Exercise description: Collect every line of the records below that contains the word "اورال".

Input for this task:
______________________________
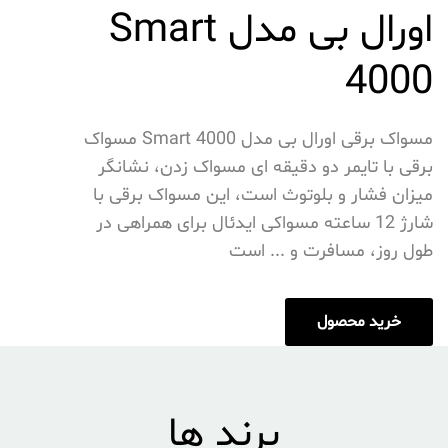
اورال بی مدل Smart
4000
مسواک برقی اورال بی مدل Smart 4000 مسواک
برقی با تایمر دو دقیقه ای مسواک زدن، نشانگر
میزان فشار و بلوتوث است، این مسواک برقی با
شارژ 12 ساعته مسواکی ایدئال برای همراهی در
طول روز، مسافرت و ... است
خرید محصول
برند ها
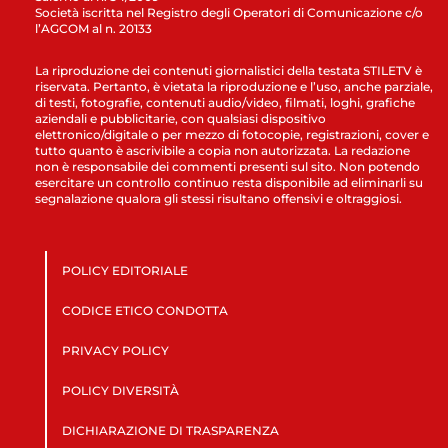
Società iscritta nel Registro degli Operatori di Comunicazione c/o
l’AGCOM al n. 20133
La riproduzione dei contenuti giornalistici della testata STILETV è
riservata. Pertanto, è vietata la riproduzione e l’uso, anche parziale,
di testi, fotografie, contenuti audio/video, filmati, loghi, grafiche
aziendali e pubblicitarie, con qualsiasi dispositivo
elettronico/digitale o per mezzo di fotocopie, registrazioni, cover e
tutto quanto è ascrivibile a copia non autorizzata. La redazione
non è responsabile dei commenti presenti sul sito. Non potendo
esercitare un controllo continuo resta disponibile ad eliminarli su
segnalazione qualora gli stessi risultano offensivi e oltraggiosi.
POLICY EDITORIALE
CODICE ETICO CONDOTTA
PRIVACY POLICY
POLICY DIVERSITÀ
DICHIARAZIONE DI TRASPARENZA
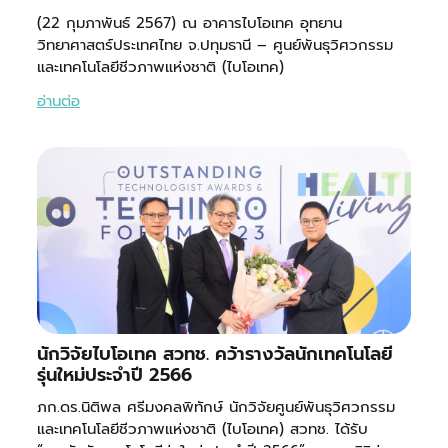
(22 กุมภาพันธ์ 2567) ณ อาคารไบโอเทค อุทยาน
วิทยาศาสตร์ประเทศไทย จ.ปทุมธานี – ศูนย์พันธุวิศวกรรม
และเทคโนโลยีชีวภาพแห่งชาติ (ไบโอเทค)
อ่านต่อ
นักวิจัยไบโอเทค สวทช. คว้ารางวัลนักเทคโนโลยี
รุ่นใหม่ประจำปี 2566
ภก.ดร.นิติพล ศรีมงคลพิทักษ์ นักวิจัยศูนย์พันธุวิศวกรรม
และเทคโนโลยีชีวภาพแห่งชาติ (ไบโอเทค) สวทช. ได้รับ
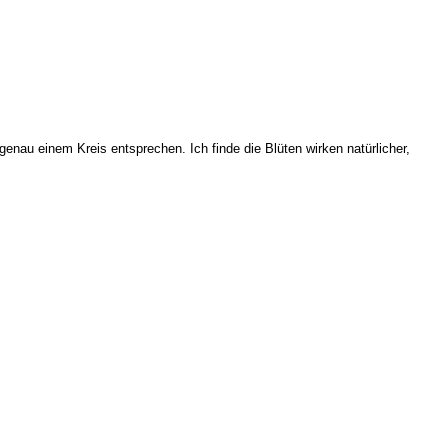
enau einem Kreis entsprechen. Ich finde die Blüten wirken natürlicher,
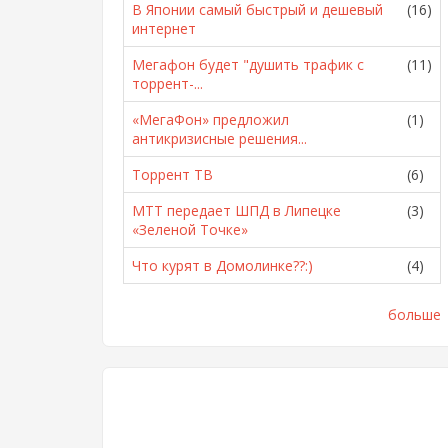
В Японии самый быстрый и дешевый
(16)
интернет
Мегафон будет "душить трафик с
(11)
торрент-...
«МегаФон» предложил
(1)
антикризисные решения...
Торрент ТВ
(6)
МТТ передает ШПД в Липецке
(3)
«Зеленой Точке»
Что курят в Домолинке??:)
(4)
больше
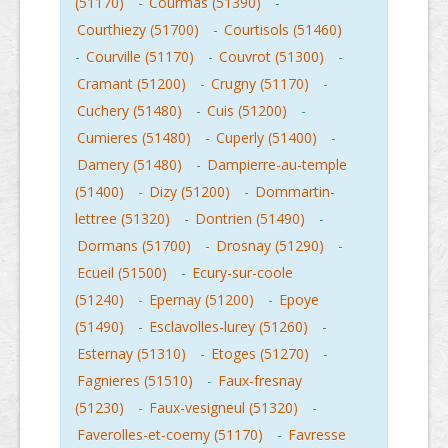
(51170)
-
Courmas (51390)
-
Courthiezy (51700)
-
Courtisols (51460)
-
Courville (51170)
-
Couvrot (51300)
-
Cramant (51200)
-
Crugny (51170)
-
Cuchery (51480)
-
Cuis (51200)
-
Cumieres (51480)
-
Cuperly (51400)
-
Damery (51480)
-
Dampierre-au-temple
(51400)
-
Dizy (51200)
-
Dommartin-
lettree (51320)
-
Dontrien (51490)
-
Dormans (51700)
-
Drosnay (51290)
-
Ecueil (51500)
-
Ecury-sur-coole
(51240)
-
Epernay (51200)
-
Epoye
(51490)
-
Esclavolles-lurey (51260)
-
Esternay (51310)
-
Etoges (51270)
-
Fagnieres (51510)
-
Faux-fresnay
(51230)
-
Faux-vesigneul (51320)
-
Faverolles-et-coemy (51170)
-
Favresse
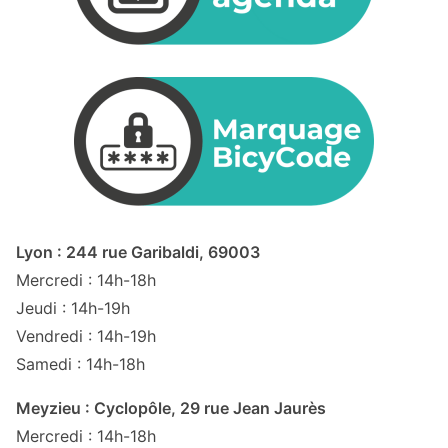
Lyon : 244 rue Garibaldi, 69003
Mercredi : 14h-18h
Jeudi : 14h-19h
Vendredi : 14h-19h
Samedi : 14h-18h
Meyzieu : Cyclopôle, 29 rue Jean Jaurès
Mercredi : 14h-18h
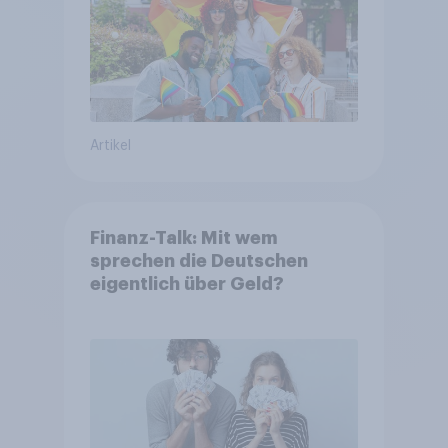
Artikel
Finanz-Talk: Mit wem
sprechen die Deutschen
eigentlich über Geld?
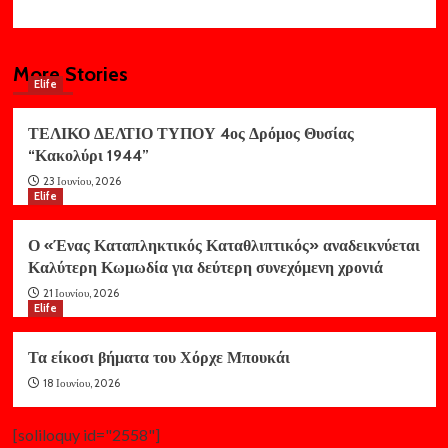
More Stories
Elife
ΤΕΛΙΚΟ ΔΕΛΤΙΟ ΤΥΠΟΥ 4ος Δρόμος Θυσίας
“Κακολύρι 1944”
23 Ιουνίου, 2026
Elife
Ο «Ένας Καταπληκτικός Καταθλιπτικός» αναδεικνύεται
Καλύτερη Κωμωδία για δεύτερη συνεχόμενη χρονιά
21 Ιουνίου, 2026
Elife
Τα είκοσι βήματα του Χόρχε Μπουκάι
18 Ιουνίου, 2026
[soliloquy id="2558"]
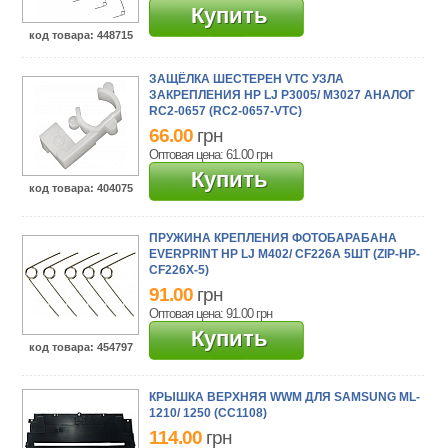
Купить
код товара
: 448715
ЗАЩЁЛКА ШЕСТЕРЕН VTC УЗЛА
ЗАКРЕПЛЕНИЯ HP LJ P3005/ M3027 АНАЛОГ
RC2-0657 (RC2-0657-VTC)
66.00
грн
Оптовая цена: 61.00
грн
Купить
код товара
: 404075
ПРУЖИНА КРЕПЛЕНИЯ ФОТОБАРАБАНА
EVERPRINT HP LJ M402/ CF226A 5ШТ (ZIP-HP-
CF226X-5)
91.00
грн
Оптовая цена: 91.00
грн
Купить
код товара
: 454797
КРЫШКА ВЕРХНЯЯ WWM ДЛЯ SAMSUNG ML-
1210/ 1250 (CC1108)
114.00
грн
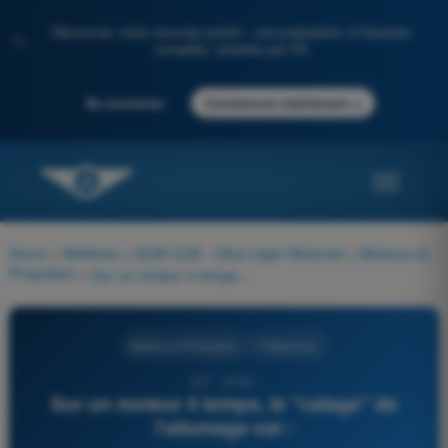
Découvrez notre nouveau portail : une préparation à l'examen
✨
complète, boostée par l'IA
→
Se connecter
Commencer maintenant
Home
>
Matières
>
QCM ULM - Ultra Léger Motorisé
>
Moteurs et
Propulsion
>
Sur un moteur 4 temps, le "calage" de l'allumage est :
Moteurs et Propulsion
4 Réponses
457 - ULM -
Sur un moteur 4 temps, le "calage" de
l'allumage est :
______________________________
Result of the task:
اورال بی مدل Smart
مسواک برقی اورال بی مدل Smart 4000 مسواک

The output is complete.